What would Heracles understand at the end of his time in Lydia that he had not understood before? He would understand the worth of the labor he had been raised to despise, and how much harder it is than war. He would understand the perspective of those who live beneath the strength of others, because for once he had lived there himself. He would understand that his power, which he had always experienced as simply the shape of the world, was a thing that landed on other people, and that those people had an entire inner life and an entire economy of effort he had never thought to consider.

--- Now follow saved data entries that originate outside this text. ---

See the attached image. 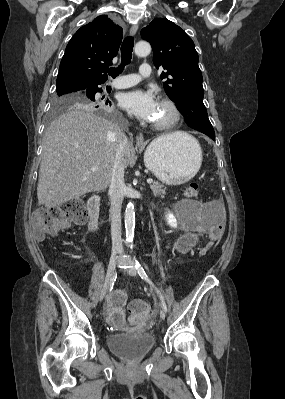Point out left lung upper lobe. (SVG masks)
I'll use <instances>...</instances> for the list:
<instances>
[{
  "label": "left lung upper lobe",
  "mask_w": 285,
  "mask_h": 399,
  "mask_svg": "<svg viewBox=\"0 0 285 399\" xmlns=\"http://www.w3.org/2000/svg\"><path fill=\"white\" fill-rule=\"evenodd\" d=\"M141 36L153 48V63L161 73L164 89L191 128L214 135L203 104L204 91L199 57L192 39L173 22L158 18L141 30Z\"/></svg>",
  "instance_id": "1"
}]
</instances>
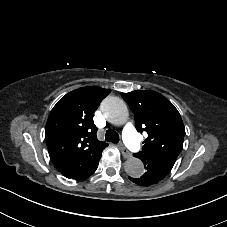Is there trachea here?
Returning a JSON list of instances; mask_svg holds the SVG:
<instances>
[{
  "mask_svg": "<svg viewBox=\"0 0 227 227\" xmlns=\"http://www.w3.org/2000/svg\"><path fill=\"white\" fill-rule=\"evenodd\" d=\"M120 140L119 135L116 131L113 129H108L105 133V141L112 142V143H118Z\"/></svg>",
  "mask_w": 227,
  "mask_h": 227,
  "instance_id": "obj_1",
  "label": "trachea"
}]
</instances>
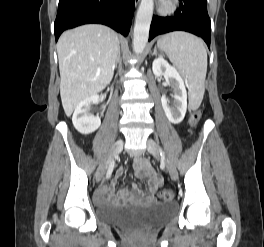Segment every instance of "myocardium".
<instances>
[{
  "label": "myocardium",
  "instance_id": "obj_1",
  "mask_svg": "<svg viewBox=\"0 0 264 247\" xmlns=\"http://www.w3.org/2000/svg\"><path fill=\"white\" fill-rule=\"evenodd\" d=\"M177 7V0H164L159 7V11L163 14H169L174 12Z\"/></svg>",
  "mask_w": 264,
  "mask_h": 247
}]
</instances>
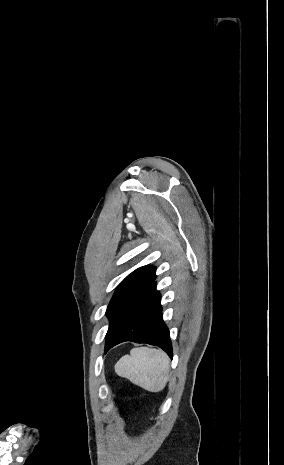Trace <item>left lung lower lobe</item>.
<instances>
[{
  "label": "left lung lower lobe",
  "mask_w": 284,
  "mask_h": 465,
  "mask_svg": "<svg viewBox=\"0 0 284 465\" xmlns=\"http://www.w3.org/2000/svg\"><path fill=\"white\" fill-rule=\"evenodd\" d=\"M160 298L153 282L131 300L107 332L105 353L121 342L133 341L158 346L172 358V344L162 318Z\"/></svg>",
  "instance_id": "left-lung-lower-lobe-1"
}]
</instances>
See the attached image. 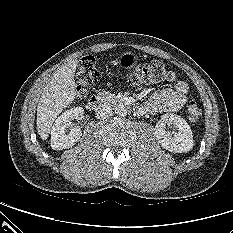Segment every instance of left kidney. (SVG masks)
<instances>
[{
    "mask_svg": "<svg viewBox=\"0 0 233 233\" xmlns=\"http://www.w3.org/2000/svg\"><path fill=\"white\" fill-rule=\"evenodd\" d=\"M166 124L173 125L177 132L166 131ZM155 135L161 146L175 153H185L193 147V135L188 123L177 114H164L155 126Z\"/></svg>",
    "mask_w": 233,
    "mask_h": 233,
    "instance_id": "5707ae66",
    "label": "left kidney"
}]
</instances>
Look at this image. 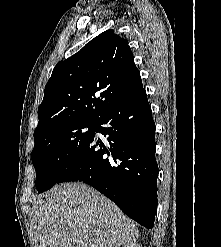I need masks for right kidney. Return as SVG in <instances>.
Masks as SVG:
<instances>
[{"label":"right kidney","mask_w":221,"mask_h":247,"mask_svg":"<svg viewBox=\"0 0 221 247\" xmlns=\"http://www.w3.org/2000/svg\"><path fill=\"white\" fill-rule=\"evenodd\" d=\"M124 247H141V246L136 243H131V244L125 245Z\"/></svg>","instance_id":"ca27d5eb"}]
</instances>
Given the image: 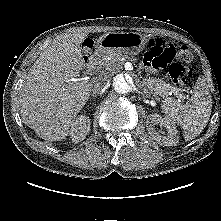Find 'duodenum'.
Wrapping results in <instances>:
<instances>
[{
  "mask_svg": "<svg viewBox=\"0 0 221 221\" xmlns=\"http://www.w3.org/2000/svg\"><path fill=\"white\" fill-rule=\"evenodd\" d=\"M101 59V54L100 53H93L91 56H89L87 60V67L89 69H94L95 66L98 64V62Z\"/></svg>",
  "mask_w": 221,
  "mask_h": 221,
  "instance_id": "duodenum-1",
  "label": "duodenum"
}]
</instances>
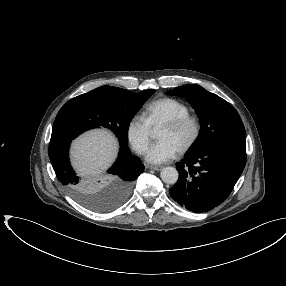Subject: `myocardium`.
Returning a JSON list of instances; mask_svg holds the SVG:
<instances>
[{"mask_svg": "<svg viewBox=\"0 0 286 286\" xmlns=\"http://www.w3.org/2000/svg\"><path fill=\"white\" fill-rule=\"evenodd\" d=\"M187 125L192 127V135L189 140L180 148L181 152H186L190 150L199 140L202 131L200 119L196 115L189 113L184 116L170 119L162 125V127L172 129L182 128Z\"/></svg>", "mask_w": 286, "mask_h": 286, "instance_id": "obj_1", "label": "myocardium"}]
</instances>
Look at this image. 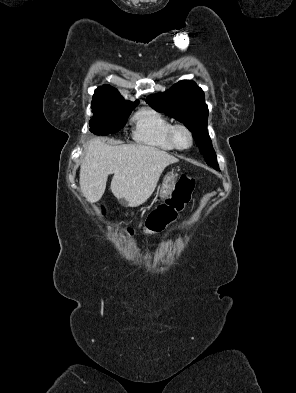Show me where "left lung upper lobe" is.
Returning a JSON list of instances; mask_svg holds the SVG:
<instances>
[{
    "label": "left lung upper lobe",
    "mask_w": 296,
    "mask_h": 393,
    "mask_svg": "<svg viewBox=\"0 0 296 393\" xmlns=\"http://www.w3.org/2000/svg\"><path fill=\"white\" fill-rule=\"evenodd\" d=\"M146 102L183 123L191 132L206 163L219 170L217 157L207 131L208 107L204 92L195 82L184 80L162 94L150 95Z\"/></svg>",
    "instance_id": "left-lung-upper-lobe-1"
}]
</instances>
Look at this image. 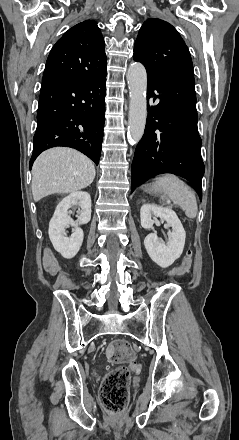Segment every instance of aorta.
Segmentation results:
<instances>
[{
  "label": "aorta",
  "instance_id": "aorta-1",
  "mask_svg": "<svg viewBox=\"0 0 239 440\" xmlns=\"http://www.w3.org/2000/svg\"><path fill=\"white\" fill-rule=\"evenodd\" d=\"M130 90L128 138L135 144L144 134L147 116V74L144 66L134 62L127 74Z\"/></svg>",
  "mask_w": 239,
  "mask_h": 440
}]
</instances>
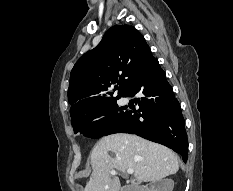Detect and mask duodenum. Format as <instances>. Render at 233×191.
<instances>
[{
  "label": "duodenum",
  "mask_w": 233,
  "mask_h": 191,
  "mask_svg": "<svg viewBox=\"0 0 233 191\" xmlns=\"http://www.w3.org/2000/svg\"><path fill=\"white\" fill-rule=\"evenodd\" d=\"M124 191H142V189L138 186H128L124 189Z\"/></svg>",
  "instance_id": "duodenum-1"
}]
</instances>
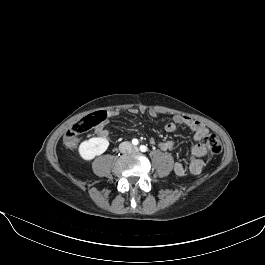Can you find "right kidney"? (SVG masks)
Masks as SVG:
<instances>
[{
	"label": "right kidney",
	"instance_id": "1",
	"mask_svg": "<svg viewBox=\"0 0 265 265\" xmlns=\"http://www.w3.org/2000/svg\"><path fill=\"white\" fill-rule=\"evenodd\" d=\"M109 146V141L103 137H94L83 141L78 148L79 155L84 160H92L95 156L103 154Z\"/></svg>",
	"mask_w": 265,
	"mask_h": 265
}]
</instances>
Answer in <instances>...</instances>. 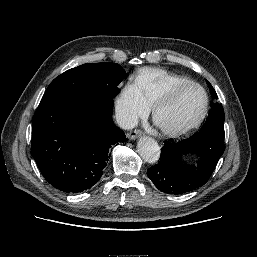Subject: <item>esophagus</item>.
Here are the masks:
<instances>
[{
	"mask_svg": "<svg viewBox=\"0 0 257 257\" xmlns=\"http://www.w3.org/2000/svg\"><path fill=\"white\" fill-rule=\"evenodd\" d=\"M139 136H141V131L138 129L132 130L127 134V137L130 140H135L136 138H138Z\"/></svg>",
	"mask_w": 257,
	"mask_h": 257,
	"instance_id": "34e87169",
	"label": "esophagus"
}]
</instances>
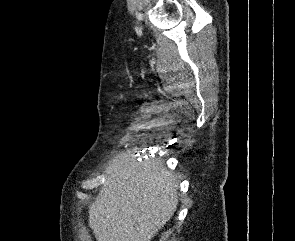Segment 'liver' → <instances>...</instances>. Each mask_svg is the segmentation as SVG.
Returning <instances> with one entry per match:
<instances>
[{
    "label": "liver",
    "instance_id": "1",
    "mask_svg": "<svg viewBox=\"0 0 295 241\" xmlns=\"http://www.w3.org/2000/svg\"><path fill=\"white\" fill-rule=\"evenodd\" d=\"M105 183L89 206L97 241H151L177 209V177L161 160L137 162L122 152L105 170Z\"/></svg>",
    "mask_w": 295,
    "mask_h": 241
}]
</instances>
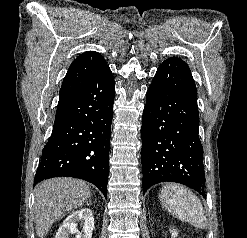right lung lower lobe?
I'll use <instances>...</instances> for the list:
<instances>
[{
    "instance_id": "1",
    "label": "right lung lower lobe",
    "mask_w": 247,
    "mask_h": 238,
    "mask_svg": "<svg viewBox=\"0 0 247 238\" xmlns=\"http://www.w3.org/2000/svg\"><path fill=\"white\" fill-rule=\"evenodd\" d=\"M115 84L107 67L85 87L58 103L51 137L45 145L35 183L75 177L107 197L108 159Z\"/></svg>"
}]
</instances>
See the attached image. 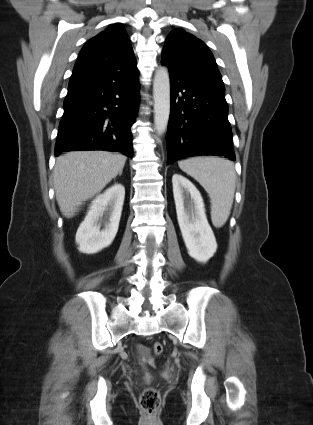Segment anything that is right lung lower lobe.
I'll list each match as a JSON object with an SVG mask.
<instances>
[{
	"instance_id": "right-lung-lower-lobe-1",
	"label": "right lung lower lobe",
	"mask_w": 313,
	"mask_h": 425,
	"mask_svg": "<svg viewBox=\"0 0 313 425\" xmlns=\"http://www.w3.org/2000/svg\"><path fill=\"white\" fill-rule=\"evenodd\" d=\"M138 69L119 66L74 69L64 101L55 156L82 149L132 157L130 128L139 104Z\"/></svg>"
}]
</instances>
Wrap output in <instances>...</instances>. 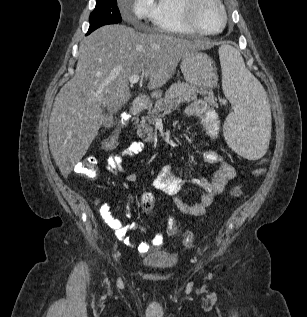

A man who learns that is not unmanned. He is enlarged. He becomes, for the first time, capable of seeing the people he was always strong enough to ignore.

​

This is why the story survived, carried through a thousand years of telling before it was ever written down, and it did not survive as a dirty joke. It endured because it holds one of the oldest and most stubborn questions a society can ask: what do you do with a powerful man whose power has made him blind? You cannot out-fight him. You can only take his weapons from his hands, set him down in the lives of the people he overlooks, and trust that learning to live as they live will teach him at last to see them. The tragedy is how completely we have forgotten this, how eagerly we reach for the version in which a strong man is merely shamed, as though shame were the point, as though there were nothing for Heracles to learn but his own degradation.

​

There was everything to learn, and all of it was the perspective of women. Omphale knew it. She did not break the hero. She taught him the one lesson his strength had never allowed him to receive, by making him live, for a while, as a woman among women, until he finally understood what he had spent his whole life refusing to see.